• _DATA PROVIDED_
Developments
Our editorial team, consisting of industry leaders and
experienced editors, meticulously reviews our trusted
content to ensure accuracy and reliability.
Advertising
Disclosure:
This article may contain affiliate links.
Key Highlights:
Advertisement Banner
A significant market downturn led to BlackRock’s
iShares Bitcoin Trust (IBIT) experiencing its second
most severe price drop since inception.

==

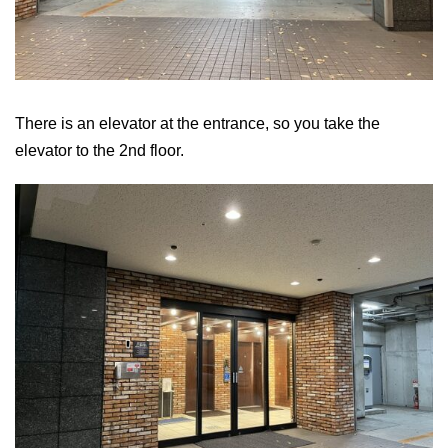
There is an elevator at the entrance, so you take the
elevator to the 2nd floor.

• _PROBLEM STATEMENT_
Above are records; repeat only the lines starting at the line with "iShares Bitcoin Trust" and ending at the line with "most severe price drop since inception.", exactly as they appear, both included.

• _FINISHED TASK_
iShares Bitcoin Trust (IBIT) experiencing its second
most severe price drop since inception.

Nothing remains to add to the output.